Christianity has been redefined in multiple ways. Some try to redefine it as a political movement. I’ve been reading a lot of church history lately, and one of the things that has stood out to me is how unfortunate it was that the church became allied to the state in ways that made the church inherently political. Think about the terrible things that happened as a result. We wouldn’t have had the Crusades or the Inquisition or a million other evils if the church had stayed away from politics. Of course, that doesn’t mean that individual Christians shouldn’t be involved in politics. But it does mean that the church, as such, should never identify itself with a particular political party, and we need to hear this as much today as ever. And the church should certainly never, ever use political power to advance its mission. This may gain short term advantages, but it is a terrible long-term strategy.

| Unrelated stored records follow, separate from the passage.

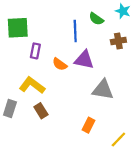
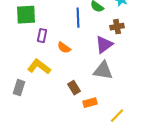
purple triangle: (84, 60) -> (104, 45), moved, turned -48
brown rectangle: (41, 111) -> (74, 88), moved
orange rectangle: (89, 125) -> (90, 103), turned 48

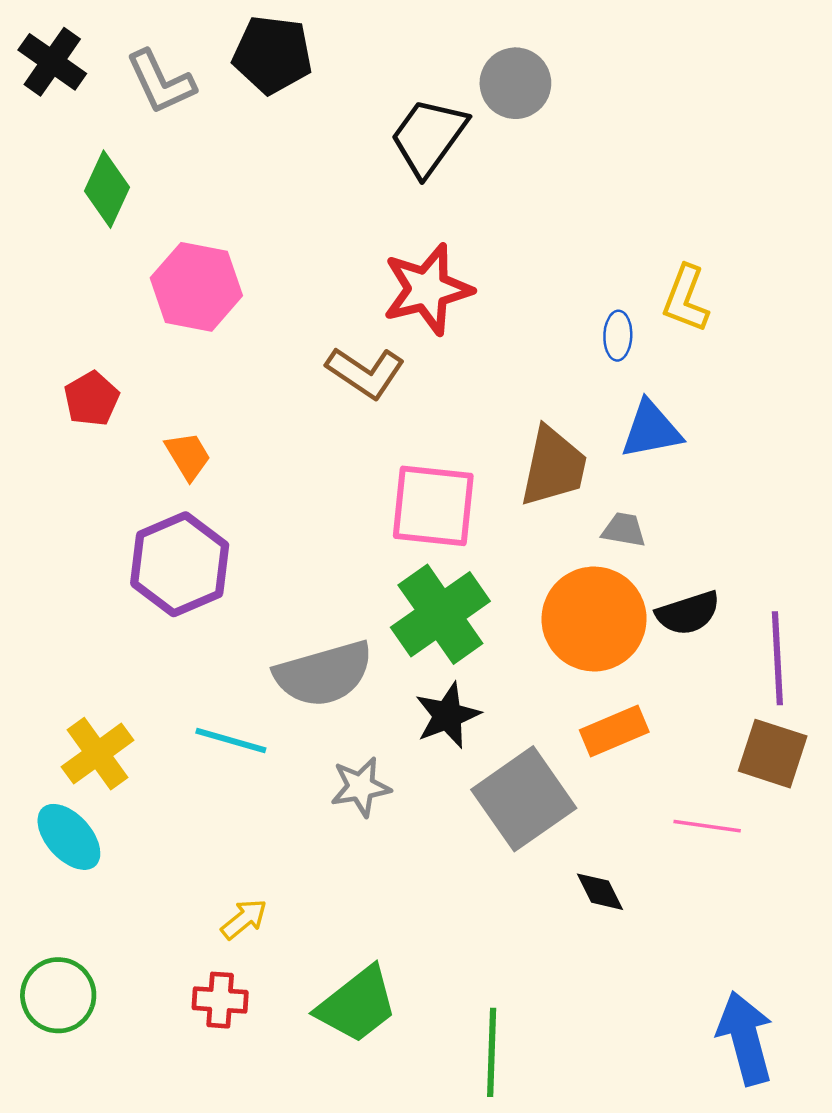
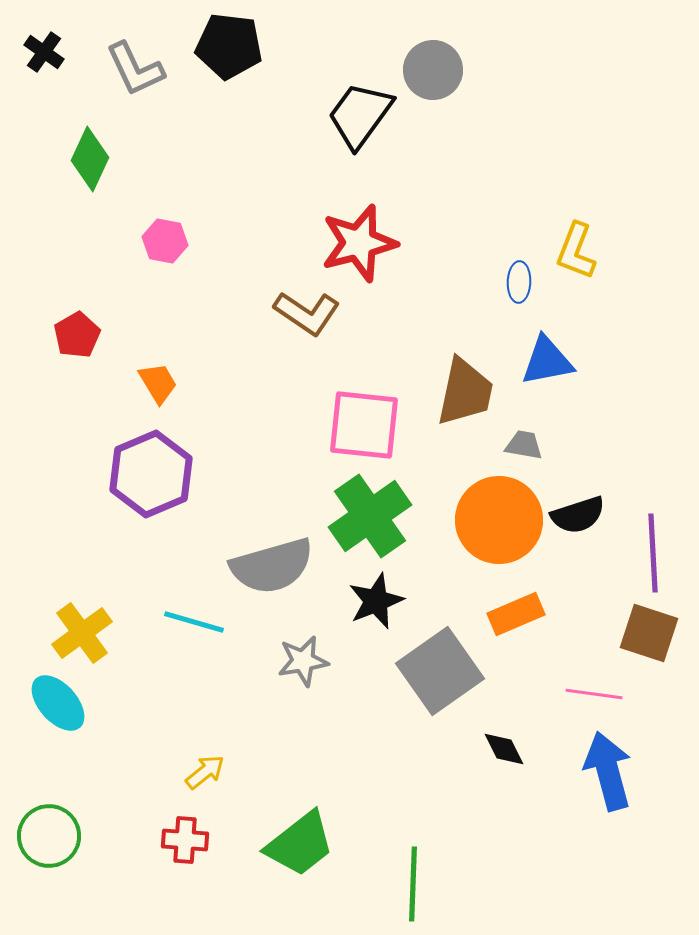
black cross: (52, 62) -> (44, 52), size x0.7
pink hexagon: (196, 287) -> (165, 241), size x0.6
blue arrow: (745, 1038) -> (608, 771), moved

Others have tried to redefine the church as a cultural movement. If the former is a temptation for the religious right, this is a temptation for the religious left in our day. In this scenario, the church is seen to be a cheerleader for the current cultural trends. I remember what a former famous baseball player said when he was asked if he was a Christian: “Of course I’m a Christian – I’m American!” As if these were one and the same. But the church was never meant to be a shadow for the national ethos. It was never meant to be an echo-chamber for the values of the times. Instead, the church is supposed to be radically counter-cultural in ways that make the Sermon on the Mount incarnational in a society that is ultimately under the power of the Prince of Darkness. And what its advocates don’t realize is that this is fundamentally lethal for the church. When the church in Europe during the first world war (on both sides) acted as God’s voice for their governments advocating for war, this led to wide-spread disillusionment in the wake of the war and to the waning of the church’s influence in Europe. In any case, God will not bless the church that advocates the values of fallen and sinful society – the purpose of the church is to call society to repentance, not to cheer it on. The role of the church is not that of a cheerleader, it is that of a prophet.
Still others have tried to redefine Christianity as a moral movement. In this way, the Christian religion is redefined and reduced to law. Though the religion of Christ is not lawless, and though the apostle Paul speaks of being under the law of Christ (1 Cor. 9:21), it is not law but gospel that defines what is unique and central to Christianity. More importantly, the danger here is defining Christianity so that it is primarily about “being good” and about what you can do for God so that you can somehow earn your way into heaven. The focus is off God and onto man. And although many who advocate for this view would hate to be in the same room as an atheist, their view of salvation is not so different from that espoused in the Secular Humanist Manifesto: “No god can save us; we must save ourselves.”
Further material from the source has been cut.